Sam's appointment with the allergist went amazingly well. He withstood the prick test (forty little pin pricks, all over his back) without so much as a whimper except over the fact that I was holding his arms so that he couldn't turn around to see what she was doing. When I asked him later if it had hurt, he said, "Yes...a little bit." His only major complaint was non-verbal; a few minutes after the test was over, I could see that the prick sites were beginning to itch, and his whole body shuddered as he fought the desire to scratch. We had rehearsed this part with his doll in advance, though, pretending to prick her back and then giving her "candy" and instructing her not to scratch her back. He weathered the desire well, asking me to hold him on my lap (belly to belly) and tell him a story.

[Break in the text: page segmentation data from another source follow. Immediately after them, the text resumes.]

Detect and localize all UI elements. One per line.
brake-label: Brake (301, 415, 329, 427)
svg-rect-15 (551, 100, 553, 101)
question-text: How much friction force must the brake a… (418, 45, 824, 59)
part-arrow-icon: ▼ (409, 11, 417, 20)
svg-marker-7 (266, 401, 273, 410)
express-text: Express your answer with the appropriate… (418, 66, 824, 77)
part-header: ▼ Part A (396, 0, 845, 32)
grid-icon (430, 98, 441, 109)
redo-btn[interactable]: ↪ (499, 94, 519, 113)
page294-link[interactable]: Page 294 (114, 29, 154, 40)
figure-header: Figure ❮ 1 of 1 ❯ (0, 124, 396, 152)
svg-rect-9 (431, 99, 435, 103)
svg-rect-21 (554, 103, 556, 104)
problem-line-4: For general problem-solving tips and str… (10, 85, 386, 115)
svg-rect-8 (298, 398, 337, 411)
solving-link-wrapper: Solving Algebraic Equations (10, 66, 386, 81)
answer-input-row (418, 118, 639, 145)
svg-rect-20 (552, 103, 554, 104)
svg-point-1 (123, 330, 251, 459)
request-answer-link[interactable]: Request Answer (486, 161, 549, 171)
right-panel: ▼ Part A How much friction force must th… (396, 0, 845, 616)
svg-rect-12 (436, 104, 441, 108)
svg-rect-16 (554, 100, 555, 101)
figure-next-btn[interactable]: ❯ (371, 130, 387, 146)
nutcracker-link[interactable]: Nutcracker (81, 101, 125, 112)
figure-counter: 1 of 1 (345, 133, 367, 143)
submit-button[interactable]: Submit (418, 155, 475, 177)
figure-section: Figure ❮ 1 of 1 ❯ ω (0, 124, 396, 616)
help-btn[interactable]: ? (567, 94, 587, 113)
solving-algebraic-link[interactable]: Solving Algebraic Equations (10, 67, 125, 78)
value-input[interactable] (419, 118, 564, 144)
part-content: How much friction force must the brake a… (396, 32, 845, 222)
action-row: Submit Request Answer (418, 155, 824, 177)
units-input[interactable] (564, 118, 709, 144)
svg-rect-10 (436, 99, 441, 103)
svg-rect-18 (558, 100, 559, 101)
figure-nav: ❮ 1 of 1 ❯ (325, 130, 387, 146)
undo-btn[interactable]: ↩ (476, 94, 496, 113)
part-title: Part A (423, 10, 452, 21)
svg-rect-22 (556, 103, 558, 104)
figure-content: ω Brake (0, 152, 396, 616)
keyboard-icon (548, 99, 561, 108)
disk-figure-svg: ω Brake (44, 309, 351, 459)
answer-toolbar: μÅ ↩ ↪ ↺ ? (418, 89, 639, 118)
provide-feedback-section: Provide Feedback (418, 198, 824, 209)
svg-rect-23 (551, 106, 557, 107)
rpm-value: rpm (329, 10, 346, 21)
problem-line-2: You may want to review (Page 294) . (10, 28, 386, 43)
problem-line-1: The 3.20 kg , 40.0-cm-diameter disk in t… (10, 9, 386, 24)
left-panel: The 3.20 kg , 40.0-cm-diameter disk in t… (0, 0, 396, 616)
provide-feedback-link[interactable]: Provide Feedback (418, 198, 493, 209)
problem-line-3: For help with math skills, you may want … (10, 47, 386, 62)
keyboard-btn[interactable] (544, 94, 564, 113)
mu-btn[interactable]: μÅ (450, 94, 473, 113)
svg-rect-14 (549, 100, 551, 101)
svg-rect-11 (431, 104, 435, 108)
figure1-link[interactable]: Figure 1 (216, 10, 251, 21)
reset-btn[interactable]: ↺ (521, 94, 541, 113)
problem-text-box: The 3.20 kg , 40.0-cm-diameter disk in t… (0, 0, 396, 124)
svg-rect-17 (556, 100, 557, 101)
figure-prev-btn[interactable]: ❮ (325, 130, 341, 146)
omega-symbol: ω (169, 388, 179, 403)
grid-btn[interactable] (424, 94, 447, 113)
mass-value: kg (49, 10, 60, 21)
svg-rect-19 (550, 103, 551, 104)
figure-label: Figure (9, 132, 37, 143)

After twenty minutes passed, the doctor came in and "read" his back. It seems that Sam is allergic to dust and molds. There was also a very, very slight reaction to egg, but the allergist said that he wouldn't be concerned over it at all and, in fact, debated whether or not to even tell me about it. If Sam were his own son, he said, he wouldn't hesitate to feed him eggs for breakfast, lunch, and dinner every day.
Dust and molds, though, were much more decisive. He recommended allergy covers for our mattresses, box springs, and pillows, and he said that Sam shouldn't be outside while Eric mows the lawn. We're staying with the Singulair, as reaffirmed by the allergist, and since Sam had begun to rub his eyes frequently during the two days prior to the appointment when he wasn't allowed to have his Zyrtec, we'll happily continue taking that as well.
And he still loves the doctor. My crazy child; it doesn't matter what the doctor does to him, he still asks to go back.
Eric and I celebrated our seventh anniversary on Tuesday. Seven years; it's hard to imagine what my life would be like if we had waited until after my graduate school was over to get married, as my parents suggested, or if we'd gotten married a year earlier while we were both still at West Virginia University, as his mom suggested. Little decisions can change so much.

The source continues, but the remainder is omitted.